На квартире Ратниковых мы с Хлебныйским стали жить одновременно в день приезда в Москву. Жили мы без прописки, не зная о том, что прописываться необходимо. У меня, должно быть, было свыше шестнадцати тысяч рублей, из которых две тысячи я получил от Хлебныйского по моей о том просьбе. С Украины я привез с собой около двадцати пяти тысяч; таким образом, я за время жительства в Москве израсходовал около одиннадцати тысяч рублей.
Ко мне лично на квартиру никто не приходил, и я ни у кого не был, так как и мне не у кого было бывать. К Хлебныйскому заходили какие-то трое мужчин, имен и фамилий которых не знаю. Я все собирался ехать на фронт, но Хлебныйский удерживал меня, обещая поехать вместе со мною по получении причитающегося ему за несколько месяцев жалованья. Хлебныйский часто уходил из дому, но, куда и к кому он ходил, я не знаю. У Хлебныйского я видел много денег, но не интересовался их происхождением. Я чувствую свою вину, что, будучи коммунистом, я в течение месяца жил в Москве и не явился для регистрации в партию и к воинским властям, и искренно раскаиваюсь в этом своем проступке, но думал его исправить поездкой на фронт.

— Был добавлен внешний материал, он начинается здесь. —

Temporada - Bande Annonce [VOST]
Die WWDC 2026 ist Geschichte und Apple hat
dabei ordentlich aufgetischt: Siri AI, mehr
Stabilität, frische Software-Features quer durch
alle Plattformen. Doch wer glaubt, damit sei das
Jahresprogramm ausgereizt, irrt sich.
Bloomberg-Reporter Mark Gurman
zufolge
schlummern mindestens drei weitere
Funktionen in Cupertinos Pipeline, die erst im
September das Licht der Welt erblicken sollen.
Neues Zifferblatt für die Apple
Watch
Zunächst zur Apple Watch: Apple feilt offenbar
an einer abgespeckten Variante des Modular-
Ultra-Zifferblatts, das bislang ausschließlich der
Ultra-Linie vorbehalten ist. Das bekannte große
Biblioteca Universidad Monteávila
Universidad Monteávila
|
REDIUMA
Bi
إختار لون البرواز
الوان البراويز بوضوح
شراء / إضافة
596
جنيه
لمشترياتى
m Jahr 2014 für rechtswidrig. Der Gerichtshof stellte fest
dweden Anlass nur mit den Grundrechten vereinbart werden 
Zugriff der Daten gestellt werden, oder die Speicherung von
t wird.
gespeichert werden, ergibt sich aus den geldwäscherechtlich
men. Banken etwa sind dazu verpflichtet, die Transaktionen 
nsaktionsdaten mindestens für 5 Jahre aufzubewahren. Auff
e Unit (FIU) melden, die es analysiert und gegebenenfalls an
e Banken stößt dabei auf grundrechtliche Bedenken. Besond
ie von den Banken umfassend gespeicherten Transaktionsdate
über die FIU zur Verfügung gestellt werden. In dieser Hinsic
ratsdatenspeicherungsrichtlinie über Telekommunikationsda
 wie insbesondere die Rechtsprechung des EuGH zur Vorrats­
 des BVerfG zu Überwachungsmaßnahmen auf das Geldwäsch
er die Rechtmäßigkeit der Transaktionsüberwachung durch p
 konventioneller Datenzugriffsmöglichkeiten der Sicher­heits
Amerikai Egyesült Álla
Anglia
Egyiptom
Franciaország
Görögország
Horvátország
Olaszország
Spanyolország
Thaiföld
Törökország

Александр Петрович Домбровский
В 46-й Стрелковой дивизии я никогда не служил.
Домбровский
В предъявленном мне мужчине, изображенном на фотографических карточках (предъявлены карточки Казимира Ковалевича), узнаю Ефима, давшего мне бланки 46-й Стрелковой дивизии. Я коммунист и имею партийный билет Мелитопольского комитета № 161 настоящий. Надпись на нем о регистрации от 14 августа с. г. комячейки штаба 46-й дивизии сделана мною. Почему я сделал эту надпись – объяснить не могу.
Домбровский
2
По дороге из Киева в Москву, приблизительно в окрестностях Бахмача или Конотопа, я познакомился с Хлебныйским. В дороге он дал мне около восемнадцати тысяч рублей разновременно и в Москве еще две тысячи. Хлебныйский говорил мне, что в Москве есть организация из 25 или более человек, что у этой организации есть большие деньги и он может меня с нею познакомить. Два или три раза я был с Хлебныйским в каком-то переулке за Красными Воротами, но не помню ни названия переулка, ни номера дома, ни фамилии квартирохозяина. Хозяина называли Иван Моисеевич или Матвеевич, по кажется, что Моисеевич. К Хлебныйскому приходил Федя, мужчина лет 26-ти, выше среднего роста, темный блондин или шатен, с бритым продолговатым лицом, одетый в черное пальто летнее, доходящее чуть пониже колен, в серой барашковой шапке. Тот же Федя бывал и у Ивана Моисеевича. Бывал еще у Хлебныйского мужчина лет 30-ти, среднего роста, худощавый, светло-русый, еврейский тип лица, в шинели и фуражке коричневого цвета. Федя был у нас приблизительно пять раз, а второй – раза 3–4. Третий приходил еще к нам, около 24-х лет, среднего роста, брюнет, бритый, с подстриженными усами, крепкого телосложения, одетый в кожаную куртку, в сапогах. На собраниях у Ивана Моисеевича кроме Феди я приметил еще мужчину лет 27-ми с ярко-рыжими волосами, востроносый, производивший впечатление старшего в собрании. Иван Моисеевич состоит, кажется, председателем домового комитета дома, в котором проживает. Надпись на партийном билете об его регистрации сделал мне некий Израиль Фридман по моей о том просьбе. Этого Фридмана знает Хлебныйский и я отчасти – по Крыму.
А. Домбровский
Признаюсь, что я скрыл, что бланки я получил от Г. Голубовского, потому что не хотел его впутать в грязную историю. Точное количество бланков, полученных мною от Г. Голубовского, я не помню, но кажется, что было их около десяти, все эти бланки были с печатью 46-й дивизии. Кроме этого он назвал фамилии, нужные для подписи, также дал мандат, заполненный уже для образца. Голубовский мне бланки, собственно говоря, не продал, но одолжил у меня около пяти тысяч рублей. Часть бланков я получал от Г. Голубовского в дороге, когда с ним ехал в вагоне, а часть получил здесь, в Москве. Я Голубовскому не говорил, для какой цели я беру эти бланки, хотя он и спрашивал меня, для чего я беру столько.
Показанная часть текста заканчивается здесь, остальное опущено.